Empresária suspeita de torturar doméstica grávida no Maranhão é presa em Teresina
Foto: G1
A empresária Carolina Sthela Ferreira dos Anjos foi presa preventivamente na manhã desta quinta-feira (7), em Teresina, no Piauí. Ela é a principal suspeita de agredir e torturar uma empregada doméstica de 19 anos, que está grávida de cinco meses, em um crime ocorrido no município de Paço do Lumiar, na Grande São Luís.
A prisão foi efetuada em cumprimento a um mandado expedido pela Justiça do Maranhão. Segundo a advogada Nathaly Moraes, que representa a investigada, o mandado foi cumprido em solo piauiense e a defesa afirma que a empresária responderá ao caso conforme as medidas judiciais impostas.
O governador do Maranhão, Carlos Brandão, confirmou a detenção por meio de suas redes sociais. Ele ressaltou que as investigações continuam para identificar todos os envolvidos e garantiu que a vítima está recebendo a assistência necessária por parte do Estado.
Detalhes das agressões e motivação
O caso passou a ser investigado pela 21ª Delegacia de Polícia Civil do Araçagy após a vítima registrar um boletim de ocorrência. A jovem relatou que as agressões começaram após ela ser acusada de furtar uma joia da residência da ex-patroa. No entanto, o objeto foi localizado posteriormente dentro de um cesto de roupas sujas.
Mesmo com a localização da joia, a violência teria persistido. Em depoimento, a doméstica descreveu ter sofrido puxões de cabelo, socos, murros e ter sido derrubada ao chão. Durante o ataque, a jovem afirmou que tentou proteger a barriga para resguardar a gestação. Ela relatou ainda que foi ameaçada de morte por Carolina Sthela Ferreira dos Anjos para que não denunciasse o crime à Polícia Civil do Maranhão.
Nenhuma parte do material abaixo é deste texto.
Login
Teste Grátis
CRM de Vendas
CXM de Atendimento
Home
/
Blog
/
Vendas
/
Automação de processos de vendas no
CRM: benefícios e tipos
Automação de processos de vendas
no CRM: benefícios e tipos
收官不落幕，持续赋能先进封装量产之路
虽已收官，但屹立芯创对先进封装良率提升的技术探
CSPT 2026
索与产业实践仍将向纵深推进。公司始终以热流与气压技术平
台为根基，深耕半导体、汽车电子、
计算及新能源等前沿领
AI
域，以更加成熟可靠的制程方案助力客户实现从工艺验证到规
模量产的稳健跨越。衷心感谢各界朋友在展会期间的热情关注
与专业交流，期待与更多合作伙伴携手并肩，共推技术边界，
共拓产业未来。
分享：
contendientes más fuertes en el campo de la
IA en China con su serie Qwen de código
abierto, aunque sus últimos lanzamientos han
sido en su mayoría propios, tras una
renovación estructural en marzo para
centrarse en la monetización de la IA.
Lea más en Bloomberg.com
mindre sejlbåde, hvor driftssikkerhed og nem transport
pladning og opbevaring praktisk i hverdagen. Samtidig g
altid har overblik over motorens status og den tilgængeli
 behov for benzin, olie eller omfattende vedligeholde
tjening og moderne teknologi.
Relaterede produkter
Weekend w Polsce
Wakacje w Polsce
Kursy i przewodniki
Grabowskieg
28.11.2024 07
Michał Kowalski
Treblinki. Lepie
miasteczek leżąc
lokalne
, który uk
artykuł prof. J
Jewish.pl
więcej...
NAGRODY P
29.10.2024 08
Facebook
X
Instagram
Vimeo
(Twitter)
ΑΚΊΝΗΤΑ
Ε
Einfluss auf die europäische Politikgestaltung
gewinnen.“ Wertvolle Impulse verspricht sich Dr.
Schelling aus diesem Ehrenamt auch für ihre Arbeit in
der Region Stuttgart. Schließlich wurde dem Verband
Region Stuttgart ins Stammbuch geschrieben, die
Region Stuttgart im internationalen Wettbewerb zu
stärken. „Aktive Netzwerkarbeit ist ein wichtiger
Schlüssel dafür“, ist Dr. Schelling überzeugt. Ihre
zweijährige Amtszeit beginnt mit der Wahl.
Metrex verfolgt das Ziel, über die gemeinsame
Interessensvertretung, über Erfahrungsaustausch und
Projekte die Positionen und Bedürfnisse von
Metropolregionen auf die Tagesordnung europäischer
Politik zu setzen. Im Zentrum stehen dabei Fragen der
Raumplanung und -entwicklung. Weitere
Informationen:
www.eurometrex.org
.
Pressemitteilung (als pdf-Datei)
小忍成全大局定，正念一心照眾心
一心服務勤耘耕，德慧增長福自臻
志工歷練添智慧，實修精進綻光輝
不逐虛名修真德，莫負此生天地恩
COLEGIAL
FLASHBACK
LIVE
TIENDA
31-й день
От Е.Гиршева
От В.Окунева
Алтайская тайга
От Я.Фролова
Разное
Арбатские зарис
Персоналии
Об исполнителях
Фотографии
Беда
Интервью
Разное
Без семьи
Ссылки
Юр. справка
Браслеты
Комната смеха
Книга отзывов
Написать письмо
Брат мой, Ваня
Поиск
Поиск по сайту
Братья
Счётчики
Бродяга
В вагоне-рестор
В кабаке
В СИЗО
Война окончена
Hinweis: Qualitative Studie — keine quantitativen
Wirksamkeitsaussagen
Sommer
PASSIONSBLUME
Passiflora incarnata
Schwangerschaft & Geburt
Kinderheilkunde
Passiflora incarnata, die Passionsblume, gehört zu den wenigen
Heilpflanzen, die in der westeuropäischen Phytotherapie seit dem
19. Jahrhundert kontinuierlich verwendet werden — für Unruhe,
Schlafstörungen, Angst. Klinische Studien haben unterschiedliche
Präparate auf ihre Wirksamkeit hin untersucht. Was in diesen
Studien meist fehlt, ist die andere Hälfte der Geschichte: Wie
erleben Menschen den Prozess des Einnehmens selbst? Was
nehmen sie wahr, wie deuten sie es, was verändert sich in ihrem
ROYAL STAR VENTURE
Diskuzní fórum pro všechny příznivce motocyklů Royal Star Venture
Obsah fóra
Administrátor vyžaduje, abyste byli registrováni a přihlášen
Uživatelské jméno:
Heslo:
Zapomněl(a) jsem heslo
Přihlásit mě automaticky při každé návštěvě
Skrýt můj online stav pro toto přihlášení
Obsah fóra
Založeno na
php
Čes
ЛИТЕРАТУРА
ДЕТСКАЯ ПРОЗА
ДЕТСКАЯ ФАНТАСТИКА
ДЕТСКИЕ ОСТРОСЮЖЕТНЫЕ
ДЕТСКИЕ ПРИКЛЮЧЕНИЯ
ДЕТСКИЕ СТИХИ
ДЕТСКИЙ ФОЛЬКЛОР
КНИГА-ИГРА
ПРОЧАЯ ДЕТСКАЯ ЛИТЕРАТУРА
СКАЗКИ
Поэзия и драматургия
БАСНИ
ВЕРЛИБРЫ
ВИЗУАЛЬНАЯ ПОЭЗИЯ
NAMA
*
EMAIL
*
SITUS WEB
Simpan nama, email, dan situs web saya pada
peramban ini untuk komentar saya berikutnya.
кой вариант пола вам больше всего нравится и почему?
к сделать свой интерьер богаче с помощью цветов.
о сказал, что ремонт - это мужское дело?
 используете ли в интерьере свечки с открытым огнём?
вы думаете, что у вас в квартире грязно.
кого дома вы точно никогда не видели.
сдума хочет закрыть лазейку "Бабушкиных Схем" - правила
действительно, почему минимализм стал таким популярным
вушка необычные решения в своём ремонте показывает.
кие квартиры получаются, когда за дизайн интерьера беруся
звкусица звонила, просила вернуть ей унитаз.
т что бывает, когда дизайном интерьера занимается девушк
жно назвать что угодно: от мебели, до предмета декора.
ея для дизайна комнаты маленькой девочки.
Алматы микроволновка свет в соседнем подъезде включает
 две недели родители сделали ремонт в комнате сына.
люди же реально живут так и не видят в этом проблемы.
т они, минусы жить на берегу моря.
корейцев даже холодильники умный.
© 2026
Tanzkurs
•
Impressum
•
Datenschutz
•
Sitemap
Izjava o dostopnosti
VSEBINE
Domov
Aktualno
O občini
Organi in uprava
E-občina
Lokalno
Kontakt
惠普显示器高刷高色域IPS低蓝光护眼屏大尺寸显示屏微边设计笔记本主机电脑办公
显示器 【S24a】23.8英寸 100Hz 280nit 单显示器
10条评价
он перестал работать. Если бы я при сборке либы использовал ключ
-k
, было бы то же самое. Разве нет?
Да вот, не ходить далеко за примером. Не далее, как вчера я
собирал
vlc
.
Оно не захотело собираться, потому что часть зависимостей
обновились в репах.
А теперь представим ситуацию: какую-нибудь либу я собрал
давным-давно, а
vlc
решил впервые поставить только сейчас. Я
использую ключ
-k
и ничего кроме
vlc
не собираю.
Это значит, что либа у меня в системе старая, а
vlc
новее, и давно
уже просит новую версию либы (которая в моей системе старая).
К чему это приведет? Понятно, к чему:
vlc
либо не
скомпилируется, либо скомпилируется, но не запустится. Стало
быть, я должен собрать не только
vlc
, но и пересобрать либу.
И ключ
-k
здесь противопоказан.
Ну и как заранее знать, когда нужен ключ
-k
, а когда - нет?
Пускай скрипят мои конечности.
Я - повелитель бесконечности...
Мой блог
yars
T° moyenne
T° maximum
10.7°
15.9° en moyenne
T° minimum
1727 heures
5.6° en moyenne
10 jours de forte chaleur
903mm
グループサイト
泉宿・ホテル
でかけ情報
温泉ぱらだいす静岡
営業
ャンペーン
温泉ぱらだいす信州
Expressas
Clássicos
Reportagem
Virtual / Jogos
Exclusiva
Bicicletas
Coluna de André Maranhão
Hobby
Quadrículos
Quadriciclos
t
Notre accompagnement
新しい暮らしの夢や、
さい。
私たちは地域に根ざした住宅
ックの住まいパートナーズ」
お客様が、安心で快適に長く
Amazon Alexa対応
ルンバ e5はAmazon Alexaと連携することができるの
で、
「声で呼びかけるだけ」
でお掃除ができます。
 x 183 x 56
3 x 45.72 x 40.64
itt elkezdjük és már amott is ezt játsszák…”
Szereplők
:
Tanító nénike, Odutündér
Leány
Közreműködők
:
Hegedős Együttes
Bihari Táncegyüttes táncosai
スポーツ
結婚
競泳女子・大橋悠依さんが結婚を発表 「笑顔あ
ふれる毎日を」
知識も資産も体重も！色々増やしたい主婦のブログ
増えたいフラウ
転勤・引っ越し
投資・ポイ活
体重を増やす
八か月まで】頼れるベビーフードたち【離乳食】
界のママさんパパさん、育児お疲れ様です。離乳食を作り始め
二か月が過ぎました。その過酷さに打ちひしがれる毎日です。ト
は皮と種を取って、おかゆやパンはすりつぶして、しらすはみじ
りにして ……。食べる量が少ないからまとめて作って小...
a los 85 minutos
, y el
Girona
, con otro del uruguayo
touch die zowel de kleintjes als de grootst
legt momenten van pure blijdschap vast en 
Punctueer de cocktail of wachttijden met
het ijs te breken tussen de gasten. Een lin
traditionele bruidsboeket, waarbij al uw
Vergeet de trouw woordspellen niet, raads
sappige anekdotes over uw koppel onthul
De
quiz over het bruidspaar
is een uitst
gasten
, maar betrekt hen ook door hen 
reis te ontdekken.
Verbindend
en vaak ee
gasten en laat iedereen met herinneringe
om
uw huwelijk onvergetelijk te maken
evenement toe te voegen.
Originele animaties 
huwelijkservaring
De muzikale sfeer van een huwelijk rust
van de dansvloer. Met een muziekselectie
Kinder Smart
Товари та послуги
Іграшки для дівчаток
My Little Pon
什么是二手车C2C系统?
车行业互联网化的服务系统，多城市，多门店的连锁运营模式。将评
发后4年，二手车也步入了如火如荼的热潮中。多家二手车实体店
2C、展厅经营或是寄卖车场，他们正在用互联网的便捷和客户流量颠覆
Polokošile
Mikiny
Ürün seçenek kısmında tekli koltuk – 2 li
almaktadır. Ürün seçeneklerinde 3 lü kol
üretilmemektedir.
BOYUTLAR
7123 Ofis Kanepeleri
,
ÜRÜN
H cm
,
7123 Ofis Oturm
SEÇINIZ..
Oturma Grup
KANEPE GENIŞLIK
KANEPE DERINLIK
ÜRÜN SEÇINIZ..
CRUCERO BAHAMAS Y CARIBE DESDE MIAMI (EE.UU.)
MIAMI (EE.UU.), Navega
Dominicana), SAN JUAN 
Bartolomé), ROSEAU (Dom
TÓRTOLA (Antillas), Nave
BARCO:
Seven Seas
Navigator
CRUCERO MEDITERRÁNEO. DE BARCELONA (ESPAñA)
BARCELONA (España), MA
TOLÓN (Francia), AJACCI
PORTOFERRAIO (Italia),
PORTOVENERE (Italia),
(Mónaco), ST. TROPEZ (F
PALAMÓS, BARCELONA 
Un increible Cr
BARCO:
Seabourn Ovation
A vítima também apontou a participação de um segundo agressor, um homem descrito como alto e forte, que teria ido à casa para pressioná-la com violência. A identidade deste suspeito ainda está sob investigação.
Provas em áudio e conduta policial
Inquéritos policiais anexaram áudios enviados pela própria empresária em grupos de mensagens, obtidos pela TV Mirante. Nas gravações, Carolina Sthela Ferreira dos Anjos admite o crime, referindo-se ao episódio como um “massacre” de quase uma hora. Em um dos trechos, ela afirma que a funcionária “não era para ter saído viva”.
“Quase uma hora essa menina no massacre, e tapa e murro e pisava nos dedos. Tudo que vocês imaginarem de doidice, era eu e ele fazendo”, afirmou Carolina Sthela em um dos áudios.
As gravações também sugerem que a empresária não foi conduzida à delegacia no dia da ocorrência por conhecer um dos policiais militares que atenderam o chamado. Como resultado, quatro policiais militares foram afastados de suas funções para que a conduta da guarnição seja apurada administrativamente.
Condições de trabalho e histórico
A OAB classificou o episódio como tortura agravada, lesão corporal, ameaça e calúnia. Registros policiais indicam que a empresária já possui uma condenação anterior por falsa acusação de roubo contra uma ex-babá, demonstrando reincidência em conflitos com funcionários domésticos.
A vítima de 19 anos detalhou que trabalhava sem contrato formal, cumprindo jornadas de quase 10 horas diárias com apenas 30 minutos de intervalo. Pelas funções de limpar, cozinhar e cuidar do filho da empresária, ela recebeu R$ 750 por pouco mais de duas semanas de serviço. O pagamento teria sido realizado de forma fracionada via transferências de terceiros.
Em nota oficial, Carolina Sthela Ferreira dos Anjos declarou que colabora com as investigações e que apresentará sua versão no momento oportuno. Ela afirmou repudiar qualquer forma de violência, especialmente contra mulheres, e solicitou que não haja julgamento antecipado enquanto o processo tramita na Justiça.